Of perhaps more interest is that both sets of code do not do the same thing. The 360 vmx visibility code is not a 100% accurate check, more like a 90% or so approximation, so it ends up sending more verts to the gpu than it needs to. But that's ok because the 360's gpu is a monster so I lean on it more.
My PS3 code does a full frustum check on every guy so it's 100% accurate. This is more complicated than the 360 version but that's ok because the PS3's cpu is a monster so I lean on it more.
So even though my PS3 visibility code does more than it's 360 counterpart, it still actually runs faster. It's definitly not an order of magnitude difference like was suggested somewhere earlier, but its clearly faster.
Given my cpu experience so far with both machines, two trends seem to have emerged. "Optimized" spu code will outrun "heavily optimized" 360 vmx code. Also, "sloppy" code will fare better on spu's than it would on 360 vmx. But I'm still learning here, so I'm definitly interested in hearing other peoples experiences.
Asher said:
The cases where Xenon can outperform SPEs rely mostly on branching code of any kind.
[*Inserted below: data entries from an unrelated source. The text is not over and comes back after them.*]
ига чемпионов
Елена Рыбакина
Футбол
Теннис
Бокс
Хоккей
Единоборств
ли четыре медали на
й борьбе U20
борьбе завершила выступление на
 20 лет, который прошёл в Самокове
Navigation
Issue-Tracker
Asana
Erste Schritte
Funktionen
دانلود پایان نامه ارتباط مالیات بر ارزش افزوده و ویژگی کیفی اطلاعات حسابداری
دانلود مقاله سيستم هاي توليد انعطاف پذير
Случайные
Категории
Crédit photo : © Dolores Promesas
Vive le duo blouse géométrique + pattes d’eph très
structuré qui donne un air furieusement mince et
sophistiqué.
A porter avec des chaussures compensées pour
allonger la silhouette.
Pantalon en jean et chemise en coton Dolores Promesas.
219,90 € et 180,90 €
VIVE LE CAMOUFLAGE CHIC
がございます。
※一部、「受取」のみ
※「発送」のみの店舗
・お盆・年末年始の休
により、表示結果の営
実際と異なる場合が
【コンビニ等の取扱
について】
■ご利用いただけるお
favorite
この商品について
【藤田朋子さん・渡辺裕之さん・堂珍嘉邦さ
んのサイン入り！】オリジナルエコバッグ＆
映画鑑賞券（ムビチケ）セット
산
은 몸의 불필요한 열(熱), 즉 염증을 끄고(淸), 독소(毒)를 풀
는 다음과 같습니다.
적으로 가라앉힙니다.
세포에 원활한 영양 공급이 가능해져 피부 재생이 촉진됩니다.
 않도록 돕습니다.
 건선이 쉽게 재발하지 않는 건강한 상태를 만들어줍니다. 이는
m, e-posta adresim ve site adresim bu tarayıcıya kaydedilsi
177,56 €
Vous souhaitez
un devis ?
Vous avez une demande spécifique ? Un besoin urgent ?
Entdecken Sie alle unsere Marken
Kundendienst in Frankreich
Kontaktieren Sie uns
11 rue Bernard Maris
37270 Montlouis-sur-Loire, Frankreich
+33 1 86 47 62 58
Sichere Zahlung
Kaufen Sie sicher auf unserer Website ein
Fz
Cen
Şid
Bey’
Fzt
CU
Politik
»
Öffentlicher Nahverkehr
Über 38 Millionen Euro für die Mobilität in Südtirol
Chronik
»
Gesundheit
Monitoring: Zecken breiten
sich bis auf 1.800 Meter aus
This isn't a secret, and yes, there are ways to implement such code on SPEs as well, but the performance doesn't come close to Xenon. And yes, this is why there's a PPE in Cell as well. But there's only one PPE.
For the most part, I've banned branches on tight running heavy lifting code. It seems that no matter what I do, or what I try, code on these boxes always runs faster with no branches, even if it means adding way more instructions to get around them. Sometimes its substantially faster. From what I see, the minute you hit a branch the compiler can no longer effectively, or as effectively, schedule code to hide latency and bam, you're toast.
Using the visibility check as an example, it will loop thru all the crowd dudes but process them in batches of 8. So grossly simplified, it may be something like:
for( int i=0; i<40000; i+=8 )
{
Process(i);
Process(i+1);
Process(i+2);
etc...
}
...where Process() is inlined. Looking at the code generated by the compiler shows that in this particular case, that seems to be the sweet spot that lets it use all registers to mask lots of latency. So it's able to tear thru it. But add one branch in there and pain results. The non branch code is almost twice as long as the branch version, but it still smokes it. These cpu's seem to be extremely sensitive, proper instruction scheduling seems to be critically important. Quite the change from intels where you can feed them any garbage and they happily eat it.